━━━ Record excerpts ━━━

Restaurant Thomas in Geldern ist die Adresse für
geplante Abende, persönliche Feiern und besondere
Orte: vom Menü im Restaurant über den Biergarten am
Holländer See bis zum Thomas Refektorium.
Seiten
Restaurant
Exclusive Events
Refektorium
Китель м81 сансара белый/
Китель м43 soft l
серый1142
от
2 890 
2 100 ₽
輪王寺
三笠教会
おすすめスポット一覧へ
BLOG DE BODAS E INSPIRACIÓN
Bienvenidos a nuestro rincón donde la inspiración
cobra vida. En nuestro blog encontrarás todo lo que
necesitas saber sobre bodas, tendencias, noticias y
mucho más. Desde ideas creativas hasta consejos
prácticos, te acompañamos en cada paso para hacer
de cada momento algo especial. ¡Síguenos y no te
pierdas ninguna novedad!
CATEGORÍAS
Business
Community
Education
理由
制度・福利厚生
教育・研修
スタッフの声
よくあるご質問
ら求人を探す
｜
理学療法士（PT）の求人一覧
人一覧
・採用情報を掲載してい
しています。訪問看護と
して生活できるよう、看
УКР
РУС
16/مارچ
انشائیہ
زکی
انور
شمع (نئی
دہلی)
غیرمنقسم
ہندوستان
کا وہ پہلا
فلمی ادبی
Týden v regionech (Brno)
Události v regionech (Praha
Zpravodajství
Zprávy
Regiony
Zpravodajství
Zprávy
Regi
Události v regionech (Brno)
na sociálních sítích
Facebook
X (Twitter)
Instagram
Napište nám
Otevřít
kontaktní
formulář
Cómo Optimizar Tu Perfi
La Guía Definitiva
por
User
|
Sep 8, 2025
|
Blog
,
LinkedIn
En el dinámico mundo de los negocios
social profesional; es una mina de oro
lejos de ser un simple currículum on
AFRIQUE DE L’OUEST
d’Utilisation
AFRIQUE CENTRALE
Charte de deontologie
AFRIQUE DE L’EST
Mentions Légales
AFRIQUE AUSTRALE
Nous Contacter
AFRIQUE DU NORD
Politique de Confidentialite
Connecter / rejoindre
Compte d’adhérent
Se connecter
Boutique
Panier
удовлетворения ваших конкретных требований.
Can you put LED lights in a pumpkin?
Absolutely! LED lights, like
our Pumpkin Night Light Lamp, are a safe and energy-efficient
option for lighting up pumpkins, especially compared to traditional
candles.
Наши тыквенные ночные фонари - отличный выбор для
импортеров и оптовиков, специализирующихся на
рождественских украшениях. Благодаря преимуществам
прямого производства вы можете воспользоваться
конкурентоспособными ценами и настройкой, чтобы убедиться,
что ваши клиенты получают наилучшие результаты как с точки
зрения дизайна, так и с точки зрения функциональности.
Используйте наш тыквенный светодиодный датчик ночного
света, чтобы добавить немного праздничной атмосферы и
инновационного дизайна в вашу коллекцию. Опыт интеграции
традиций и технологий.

━━━

### What needs to be done
Write out each record again, keeping every word as it is.

### Task response
Restaurant Thomas in Geldern ist die Adresse für
geplante Abende, persönliche Feiern und besondere
Orte: vom Menü im Restaurant über den Biergarten am
Holländer See bis zum Thomas Refektorium.
Seiten
Restaurant
Exclusive Events
Refektorium
Китель м81 сансара белый/
Китель м43 soft l
серый1142
от
2 890 
2 100 ₽
輪王寺
三笠教会
おすすめスポット一覧へ
BLOG DE BODAS E INSPIRACIÓN
Bienvenidos a nuestro rincón donde la inspiración
cobra vida. En nuestro blog encontrarás todo lo que
necesitas saber sobre bodas, tendencias, noticias y
mucho más. Desde ideas creativas hasta consejos
prácticos, te acompañamos en cada paso para hacer
de cada momento algo especial. ¡Síguenos y no te
pierdas ninguna novedad!
CATEGORÍAS
Business
Community
Education
理由
制度・福利厚生
教育・研修
スタッフの声
よくあるご質問
ら求人を探す
｜
理学療法士（PT）の求人一覧
人一覧
・採用情報を掲載してい
しています。訪問看護と
して生活できるよう、看
УКР
РУС
16/مارچ
انشائیہ
زکی
انور
شمع (نئی
دہلی)
غیرمنقسم
ہندوستان
کا وہ پہلا
فلمی ادبی
Týden v regionech (Brno)
Události v regionech (Praha
Zpravodajství
Zprávy
Regiony
Zpravodajství
Zprávy
Regi
Události v regionech (Brno)
na sociálních sítích
Facebook
X (Twitter)
Instagram
Napište nám
Otevřít
kontaktní
formulář
Cómo Optimizar Tu Perfi
La Guía Definitiva
por
User
|
Sep 8, 2025
|
Blog
,
LinkedIn
En el dinámico mundo de los negocios
social profesional; es una mina de oro
lejos de ser un simple currículum on
AFRIQUE DE L’OUEST
d’Utilisation
AFRIQUE CENTRALE
Charte de deontologie
AFRIQUE DE L’EST
Mentions Légales
AFRIQUE AUSTRALE
Nous Contacter
AFRIQUE DU NORD
Politique de Confidentialite
Connecter / rejoindre
Compte d’adhérent
Se connecter
Boutique
Panier
удовлетворения ваших конкретных требований.
Can you put LED lights in a pumpkin?
Absolutely! LED lights, like
our Pumpkin Night Light Lamp, are a safe and energy-efficient
option for lighting up pumpkins, especially compared to traditional
candles.
Наши тыквенные ночные фонари - отличный выбор для
импортеров и оптовиков, специализирующихся на
рождественских украшениях. Благодаря преимуществам
прямого производства вы можете воспользоваться
конкурентоспособными ценами и настройкой, чтобы убедиться,
что ваши клиенты получают наилучшие результаты как с точки
зрения дизайна, так и с точки зрения функциональности.
Используйте наш тыквенный светодиодный датчик ночного
света, чтобы добавить немного праздничной атмосферы и
инновационного дизайна в вашу коллекцию. Опыт интеграции
традиций и технологий.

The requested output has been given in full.